The anxiety experienced by pediatric patients is one of the biggest problems that
dentists encounter in practice and is closely related to their current oral health.
Studies have shown that dental anxiety depends on many factors, but the pain that is
thought to occur during the procedure is one of the most important reasons for the
formation of dental anxiety. Painful dental procedures cause anxiety, and anxiety
prolongs the duration and increases the severity of the pain felt. For this reason,
coping with dentist anxiety at an early age and practices that will enable painless
dental treatment in pediatric patients should be emphasized. Behavioral guidance
techniques and pain management are used to minimize the pain felt during dental
treatment.
Various strategies, devices or techniques have been developed to reduce or eliminate pain
occurring during local anesthesia injection. Intraosseous injection is an anesthesia with
a high success rate. Anesthesia begins in a short time following the injection, it does
not cause numbness in the tongue-lips-cheek, there is almost no injection pain, and less
anesthetic solution is used compared to traditional nerve block techniques.
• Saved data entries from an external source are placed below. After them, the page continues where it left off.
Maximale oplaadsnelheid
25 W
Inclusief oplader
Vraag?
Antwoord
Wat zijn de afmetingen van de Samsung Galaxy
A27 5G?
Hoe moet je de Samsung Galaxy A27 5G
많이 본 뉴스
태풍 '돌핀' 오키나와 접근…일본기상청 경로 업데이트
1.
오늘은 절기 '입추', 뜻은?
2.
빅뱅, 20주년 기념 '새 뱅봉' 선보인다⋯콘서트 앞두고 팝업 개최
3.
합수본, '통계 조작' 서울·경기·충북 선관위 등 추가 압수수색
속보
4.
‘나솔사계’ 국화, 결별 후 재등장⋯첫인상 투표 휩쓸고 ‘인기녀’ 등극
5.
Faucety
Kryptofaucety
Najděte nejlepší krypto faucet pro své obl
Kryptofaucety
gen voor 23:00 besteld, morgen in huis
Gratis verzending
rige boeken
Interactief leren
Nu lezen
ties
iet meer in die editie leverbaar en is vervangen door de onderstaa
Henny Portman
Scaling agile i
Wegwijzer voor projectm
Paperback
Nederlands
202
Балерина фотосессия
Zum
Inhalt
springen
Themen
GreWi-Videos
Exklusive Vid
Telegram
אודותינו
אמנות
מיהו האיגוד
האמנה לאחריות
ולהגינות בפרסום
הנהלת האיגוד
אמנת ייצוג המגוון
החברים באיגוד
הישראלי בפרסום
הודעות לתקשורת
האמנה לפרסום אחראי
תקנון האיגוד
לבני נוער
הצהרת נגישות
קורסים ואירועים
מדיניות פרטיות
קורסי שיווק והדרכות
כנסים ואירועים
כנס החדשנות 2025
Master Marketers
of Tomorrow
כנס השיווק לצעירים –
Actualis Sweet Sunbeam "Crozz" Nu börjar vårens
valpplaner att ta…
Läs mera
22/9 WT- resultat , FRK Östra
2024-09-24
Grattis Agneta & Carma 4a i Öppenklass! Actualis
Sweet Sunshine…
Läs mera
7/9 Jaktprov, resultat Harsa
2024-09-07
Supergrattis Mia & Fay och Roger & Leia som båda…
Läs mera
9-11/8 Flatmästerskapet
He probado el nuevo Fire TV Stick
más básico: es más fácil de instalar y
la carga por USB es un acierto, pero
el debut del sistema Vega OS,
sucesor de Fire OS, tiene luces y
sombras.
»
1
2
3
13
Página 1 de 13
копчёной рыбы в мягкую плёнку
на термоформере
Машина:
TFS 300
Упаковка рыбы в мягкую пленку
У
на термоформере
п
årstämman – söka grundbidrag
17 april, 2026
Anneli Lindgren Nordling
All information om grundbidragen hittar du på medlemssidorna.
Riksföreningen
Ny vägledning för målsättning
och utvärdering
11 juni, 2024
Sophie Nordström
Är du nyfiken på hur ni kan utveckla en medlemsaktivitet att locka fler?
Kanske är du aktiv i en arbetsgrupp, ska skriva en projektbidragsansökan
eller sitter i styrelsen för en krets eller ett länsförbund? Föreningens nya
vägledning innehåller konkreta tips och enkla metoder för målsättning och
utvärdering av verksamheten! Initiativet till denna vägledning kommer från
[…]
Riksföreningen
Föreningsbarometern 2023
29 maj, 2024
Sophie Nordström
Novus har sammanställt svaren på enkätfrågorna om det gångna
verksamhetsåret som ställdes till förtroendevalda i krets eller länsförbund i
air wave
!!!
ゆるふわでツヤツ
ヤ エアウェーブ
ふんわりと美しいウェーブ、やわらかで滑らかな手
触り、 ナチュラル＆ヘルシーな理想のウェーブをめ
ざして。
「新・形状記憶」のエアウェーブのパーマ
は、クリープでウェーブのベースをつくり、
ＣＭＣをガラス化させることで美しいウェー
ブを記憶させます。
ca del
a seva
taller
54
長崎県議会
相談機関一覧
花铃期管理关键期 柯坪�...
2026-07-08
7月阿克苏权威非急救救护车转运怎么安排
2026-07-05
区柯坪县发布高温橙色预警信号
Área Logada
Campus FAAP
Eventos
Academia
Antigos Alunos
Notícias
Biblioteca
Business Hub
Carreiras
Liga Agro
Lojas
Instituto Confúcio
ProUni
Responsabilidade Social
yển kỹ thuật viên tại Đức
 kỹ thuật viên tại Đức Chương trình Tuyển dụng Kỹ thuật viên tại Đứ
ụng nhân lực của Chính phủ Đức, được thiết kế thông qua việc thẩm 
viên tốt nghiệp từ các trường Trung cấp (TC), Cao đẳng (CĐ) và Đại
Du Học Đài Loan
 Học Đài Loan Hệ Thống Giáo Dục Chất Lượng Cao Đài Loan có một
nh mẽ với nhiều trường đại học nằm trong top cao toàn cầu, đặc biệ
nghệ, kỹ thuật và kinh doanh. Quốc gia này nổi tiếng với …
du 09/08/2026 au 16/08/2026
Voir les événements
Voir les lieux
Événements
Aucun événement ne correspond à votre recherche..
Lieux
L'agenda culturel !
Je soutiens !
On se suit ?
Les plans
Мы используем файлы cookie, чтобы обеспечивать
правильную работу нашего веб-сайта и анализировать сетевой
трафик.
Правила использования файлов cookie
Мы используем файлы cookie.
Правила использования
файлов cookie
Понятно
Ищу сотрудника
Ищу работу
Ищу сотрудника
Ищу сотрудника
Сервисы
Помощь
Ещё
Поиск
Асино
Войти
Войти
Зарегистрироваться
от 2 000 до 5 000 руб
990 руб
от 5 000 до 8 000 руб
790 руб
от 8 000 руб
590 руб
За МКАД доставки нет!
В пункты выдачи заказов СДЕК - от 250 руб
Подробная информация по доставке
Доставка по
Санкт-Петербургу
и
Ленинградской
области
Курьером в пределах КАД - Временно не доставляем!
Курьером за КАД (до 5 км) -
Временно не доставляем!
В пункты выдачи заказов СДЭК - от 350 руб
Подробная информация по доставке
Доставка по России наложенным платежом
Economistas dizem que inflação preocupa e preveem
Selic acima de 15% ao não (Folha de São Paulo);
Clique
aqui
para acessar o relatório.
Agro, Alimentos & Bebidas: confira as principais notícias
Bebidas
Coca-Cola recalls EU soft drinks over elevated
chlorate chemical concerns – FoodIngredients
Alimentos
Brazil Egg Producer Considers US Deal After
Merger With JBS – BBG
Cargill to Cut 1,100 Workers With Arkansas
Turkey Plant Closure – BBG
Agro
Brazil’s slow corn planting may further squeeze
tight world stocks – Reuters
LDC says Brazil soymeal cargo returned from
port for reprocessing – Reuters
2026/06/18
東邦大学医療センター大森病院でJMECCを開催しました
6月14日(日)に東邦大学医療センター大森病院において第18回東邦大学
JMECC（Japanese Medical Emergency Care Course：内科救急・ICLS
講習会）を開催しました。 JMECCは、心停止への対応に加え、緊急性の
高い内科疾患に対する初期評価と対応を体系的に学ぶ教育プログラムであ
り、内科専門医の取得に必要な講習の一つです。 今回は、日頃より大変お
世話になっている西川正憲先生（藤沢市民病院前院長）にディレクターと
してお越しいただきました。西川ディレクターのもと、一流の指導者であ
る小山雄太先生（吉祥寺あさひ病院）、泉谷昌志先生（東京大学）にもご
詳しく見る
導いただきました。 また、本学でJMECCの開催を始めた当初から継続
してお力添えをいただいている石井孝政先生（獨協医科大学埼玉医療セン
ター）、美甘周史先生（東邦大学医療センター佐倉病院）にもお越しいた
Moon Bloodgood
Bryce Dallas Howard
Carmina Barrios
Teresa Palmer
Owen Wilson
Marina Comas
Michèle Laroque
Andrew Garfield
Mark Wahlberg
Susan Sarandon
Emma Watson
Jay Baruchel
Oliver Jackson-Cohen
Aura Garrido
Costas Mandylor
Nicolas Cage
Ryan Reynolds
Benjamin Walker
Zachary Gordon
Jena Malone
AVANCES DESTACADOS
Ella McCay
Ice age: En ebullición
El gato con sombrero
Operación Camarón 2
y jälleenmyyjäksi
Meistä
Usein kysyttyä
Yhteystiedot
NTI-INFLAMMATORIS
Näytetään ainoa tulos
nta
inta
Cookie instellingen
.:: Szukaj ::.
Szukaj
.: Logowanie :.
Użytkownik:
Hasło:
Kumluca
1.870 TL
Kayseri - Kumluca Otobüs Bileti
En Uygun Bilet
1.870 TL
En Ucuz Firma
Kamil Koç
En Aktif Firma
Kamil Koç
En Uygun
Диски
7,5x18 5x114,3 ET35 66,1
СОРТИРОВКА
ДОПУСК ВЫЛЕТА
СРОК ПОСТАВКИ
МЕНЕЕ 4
Situations that cause dental anxiety in pediatric patients include children with
hypersensitive teeth. Molar incisor hypomineralization (MIH) is a qualitative
developmental enamel defect affecting at least one permanent molar. The color of these
defects can vary from white to yellow and brown, and especially in severe cases, enamel
destruction may occur after application. MIH; dental hypersensitivity is among the most
complicated cases that require management of various clinical difficulties in pediatric
dentistry, such as failure to provide adequate analgesia/anesthesia, increased risk of
carious lesion formation, increased dental anxiety, and increased aesthetic anxiety.
MIH continues to be a subject that continues to be researched in pediatric dentistry.
Pediatric dentists encounter difficulties in providing adequate depth of anesthesia in
restorative treatments, especially in MIH accompanied by hypersensitivity. This thesis
study aims to examine the effect of intraosseous anesthesia on procedural pain in
patients with MIH.
As a result of the literature review, the following hypothesis was put forward: There is
no significant difference in terms of pain perception between intraosseous anesthesia and
traditional metal syringe anesthesia in children with MIH.